Mira, todavía está rojo —dijo Sheng Li.
Ying Lili abrió los ojos de par en par, pues no recordaba haberle hecho tal cosa.
—¡Deja de mentir!
—lo zarandeó Ying Lili y luego le golpeó ambos hombros.
Sheng Li enderezó el cuello y miró a Ying Lili con curiosidad.
—No estoy mintiendo, Lili.
¿De qué me serviría mentirte?
¿Mmm?
—Le levantó la barbilla colocando el dedo índice debajo.
—Te haría feliz ver la expresión de intimidación en mi rostro.
Conozco tus trucos —proclamó Ying Lili y bajó el dedo índice de Sheng Li.
Luego, Ying Lili colocó sus dedos sobre la zona del cuello que estaba roja—.
Parece que te has hecho daño aquí.
—Alzó la vista para encontrarse con la mirada de Sheng Li.
—¿Cómo te has hecho daño aquí?
Algo afilado te ha pinchado aquí.
A Sheng Li no se le había ocurrido que Ying Lili descubriría su mentira y ahora se maldecía por dentro por habérselo mostrado.
Anoche, cuando había salido, no vio una enredadera espinosa que colgaba de un árbol y le pinchó la piel.
Por suerte, no era venenosa.
—¿En qué piensas?
Responde.
¿Cómo te hiciste daño aquí?
Espera, esto es sangre.
¿Te pinchaste con algo afilado aquí?
—le preguntó Ying Lili mientras miraba fijamente la rojez.
—Sí.
El día anterior, mientras volvía a la Residencia con Wang Hao, no vi una enredadera espinosa en un árbol y me pinchó aquí.
—Sheng Li le dijo una mentira piadosa a Ying Lili—.
Pensé en tomarte el pelo, pero me has pillado.
Tienes una vista de lince —declaró Sheng Li, dedicándole una pequeña sonrisa.
—¿No te duele?
¿Por qué no me lo dijiste en ese momento?
¿Y si era venenosa?
¿Te gusta que te envenenen?
—la ira de Ying Lili estalló contra el Príncipe Heredero, que la miraba
divertido.
Antes de que él pudiera hablar, Ying Lili se soltó de su agarre y se bajó de la cama.
—Espera aquí.
Ya vuelvo.
Si me sigues, esta noche dormirás en el suelo.
—La amenaza de Ying Lili desconcertó a Sheng Li, pero en lugar de preocuparse por ello, le dedicó una sonrisa.

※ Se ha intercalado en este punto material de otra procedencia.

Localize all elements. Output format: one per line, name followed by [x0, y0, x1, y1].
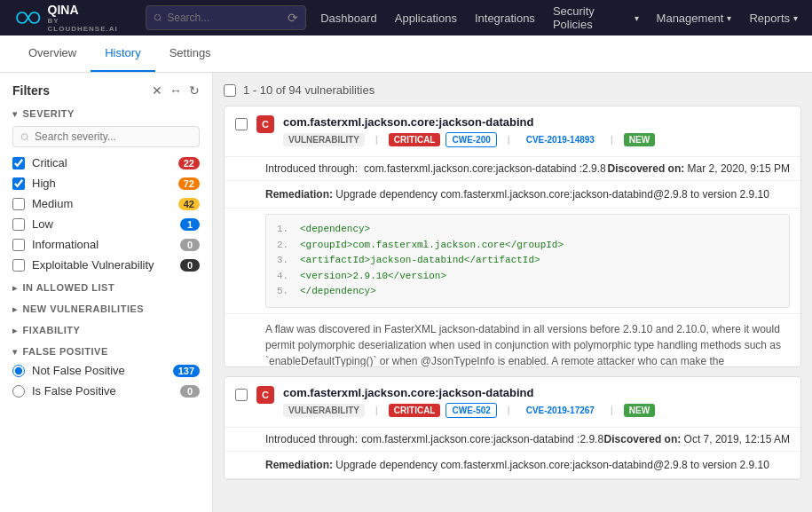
vuln-1-cve-badge[interactable]: CVE-2019-14893: [521, 133, 600, 146]
code-line-num: 1.: [277, 222, 291, 238]
search-refresh-icon[interactable]: ⟳: [288, 11, 298, 25]
vuln-1-cwe-badge[interactable]: CWE-200: [445, 132, 496, 147]
vuln-1-severity-badge: CRITICAL: [389, 133, 441, 146]
critical-label: Critical: [32, 156, 171, 169]
filter-exploitable[interactable]: Exploitable Vulnerability 0: [0, 255, 212, 275]
informational-checkbox[interactable]: [12, 239, 25, 251]
vuln-2-remediation-label: Remediation:: [265, 459, 333, 471]
vuln-2-checkbox[interactable]: [235, 389, 248, 401]
sidebar-expand-icon[interactable]: ↔: [169, 83, 182, 98]
is-false-positive-label: Is False Positive: [32, 384, 173, 398]
vuln-2-cwe-badge[interactable]: CWE-502: [445, 403, 496, 418]
code-line-text: <groupId>com.fasterxml.jackson.core</gro…: [300, 238, 564, 254]
search-severity-box[interactable]: [12, 126, 200, 147]
vuln-count-text: 1 - 10 of 94 vulnerabilities: [243, 83, 374, 97]
chevron-down-icon: ▾: [727, 13, 731, 23]
exploitable-count: 0: [180, 259, 200, 272]
filter-informational[interactable]: Informational 0: [0, 234, 212, 255]
nav-links: Dashboard Applications Integrations Secu…: [320, 4, 798, 31]
new-vuln-label: NEW VULNERABILITIES: [23, 303, 145, 314]
caret-icon: ▾: [12, 347, 18, 357]
low-count: 1: [180, 218, 200, 231]
vuln-2-title-area: com.fasterxml.jackson.core:jackson-datab…: [283, 386, 790, 418]
search-box[interactable]: ⟳: [146, 5, 307, 30]
not-false-positive-radio[interactable]: [12, 365, 25, 377]
exploitable-label: Exploitable Vulnerability: [32, 258, 173, 272]
filter-not-false-positive[interactable]: Not False Positive 137: [0, 360, 212, 381]
vuln-1-meta: Introduced through: com.fasterxml.jackso…: [225, 157, 800, 181]
severity-header[interactable]: ▾ SEVERITY: [0, 105, 212, 122]
fixability-section: ▸ FIXABILITY: [0, 321, 212, 339]
fixability-header[interactable]: ▸ FIXABILITY: [0, 321, 212, 339]
is-false-positive-radio[interactable]: [12, 385, 25, 398]
caret-icon: ▾: [12, 109, 18, 119]
tab-history[interactable]: History: [91, 35, 154, 72]
search-icon: [20, 132, 29, 142]
caret-icon: ▸: [12, 283, 18, 293]
severity-section: ▾ SEVERITY Critical 22 High 72: [0, 105, 212, 275]
low-checkbox[interactable]: [12, 218, 25, 231]
tab-overview[interactable]: Overview: [14, 35, 91, 72]
informational-label: Informational: [32, 238, 173, 251]
vuln-1-icon: C: [256, 115, 274, 133]
new-vuln-header[interactable]: ▸ NEW VULNERABILITIES: [0, 300, 212, 318]
code-line-1: 1. <dependency>: [277, 222, 778, 238]
high-checkbox[interactable]: [12, 177, 25, 190]
high-label: High: [32, 177, 171, 190]
nav-applications[interactable]: Applications: [395, 12, 457, 25]
vuln-1-introduced-label: Introduced through:: [265, 162, 358, 175]
vuln-2-cve-badge[interactable]: CVE-2019-17267: [521, 404, 600, 417]
filter-medium[interactable]: Medium 42: [0, 193, 212, 214]
not-false-positive-count: 137: [173, 365, 200, 377]
vuln-2-remediation: Remediation: Upgrade dependency com.fast…: [225, 452, 800, 479]
critical-checkbox[interactable]: [12, 157, 25, 169]
vuln-1-badges: VULNERABILITY | CRITICAL CWE-200 | CVE-2…: [283, 132, 790, 147]
separator: |: [605, 133, 619, 146]
separator: |: [502, 404, 516, 417]
exploitable-checkbox[interactable]: [12, 259, 25, 272]
filter-critical[interactable]: Critical 22: [0, 153, 212, 173]
collapse-icon[interactable]: ✕: [152, 83, 162, 98]
medium-checkbox[interactable]: [12, 198, 25, 210]
medium-label: Medium: [32, 197, 171, 210]
severity-search-input[interactable]: [35, 130, 192, 143]
separator: |: [605, 404, 619, 417]
brand-name: QINA: [48, 3, 131, 17]
search-input[interactable]: [167, 12, 282, 24]
code-line-2: 2. <groupId>com.fasterxml.jackson.core</…: [277, 238, 778, 254]
nav-reports[interactable]: Reports ▾: [749, 12, 798, 25]
vuln-2-icon: C: [256, 386, 274, 404]
code-line-num: 4.: [277, 269, 291, 285]
nav-management[interactable]: Management ▾: [657, 12, 732, 25]
caret-icon: ▸: [12, 304, 18, 314]
informational-count: 0: [180, 239, 200, 251]
filter-high[interactable]: High 72: [0, 173, 212, 193]
vuln-2-discovered-label: Discovered on:: [604, 433, 682, 445]
code-line-text: <version>2.9.10</version>: [300, 269, 446, 285]
code-line-3: 3. <artifactId>jackson-databind</artifac…: [277, 253, 778, 269]
select-all-checkbox[interactable]: [224, 84, 236, 97]
sidebar-actions: ✕ ↔ ↻: [152, 83, 200, 98]
vuln-1-title-area: com.fasterxml.jackson.core:jackson-datab…: [283, 115, 790, 147]
false-positive-section: ▾ FALSE POSITIVE Not False Positive 137 …: [0, 343, 212, 401]
vuln-1-remediation-label: Remediation:: [265, 188, 333, 201]
vuln-card-2: C com.fasterxml.jackson.core:jackson-dat…: [224, 376, 801, 480]
code-line-text: <dependency>: [300, 222, 370, 238]
sidebar-refresh-icon[interactable]: ↻: [189, 83, 200, 98]
nav-security-policies[interactable]: Security Policies ▾: [553, 4, 639, 31]
nav-dashboard[interactable]: Dashboard: [320, 12, 377, 25]
filter-is-false-positive[interactable]: Is False Positive 0: [0, 381, 212, 401]
code-line-num: 5.: [277, 284, 291, 300]
vuln-1-type-badge: VULNERABILITY: [283, 133, 365, 146]
false-positive-header[interactable]: ▾ FALSE POSITIVE: [0, 343, 212, 360]
nav-integrations[interactable]: Integrations: [475, 12, 535, 25]
vuln-2-discovered-value: Oct 7, 2019, 12:15 AM: [684, 433, 790, 445]
vuln-2-new-label: NEW: [624, 404, 655, 417]
allowed-list-header[interactable]: ▸ IN ALLOWED LIST: [0, 279, 212, 296]
filter-low[interactable]: Low 1: [0, 214, 212, 234]
vuln-1-checkbox[interactable]: [235, 118, 248, 130]
brand-sub: BY CLOUDHENSE.AI: [48, 17, 131, 33]
svg-point-2: [21, 133, 28, 139]
tab-settings[interactable]: Settings: [155, 35, 225, 72]
high-count: 72: [178, 177, 200, 190]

Ella salió y, diez minutos después, regresó a la alcoba con un plato de China en la mano.
Se sentó junto a Sheng Li y cogió la pasta con los dedos.
Moviendo los dedos hacia el cuello de Sheng Li, Ying Lili la aplicó sobre la zona roja.
La mezcla del frío de la pasta y el delicado toque de Ying Lili le provocó cosquillas a Sheng Li, y terminó soltando una risita.
Ying Lili dejó de mover los dedos y miró a Sheng Li.
—¿Por qué te ríes?
—La expresión severa de Ying Lili intimidó a Sheng Li por primera vez.
—T-tus dedos me hacen cosquillas —respondió Sheng Li.
Ying Lili dejó el plato de China en la mesita auxiliar y se limpió los dedos con una toalla de algodón.
—No tienes permitido volver a lastimarte o herirte.
Tienes a alguien que se preocupa por ti —pronunció Ying Lili.
Sheng Li se dio cuenta de que Ying Lili estaba preocupada por él.
En esos pocos segundos, su corazón revoloteó solo con oír esas palabras.
—Me preocupo cuando te lastimas.
No me ocultes ni la más mínima herida.
Ya tienes tantas cicatrices en el cuerpo y no quiero que tengas más.
Ahora me doy cuenta de que nunca te curaste bien las heridas, por eso te quedaron esas cicatrices.
Sheng Li siguió escuchándola.
Su atención se centraba ahora en sus labios rosados, que lo tentaban.
Su corazón no pudo más, así que se inclinó hacia adelante y besó a Ying Lili, que se quedó perpleja por ello.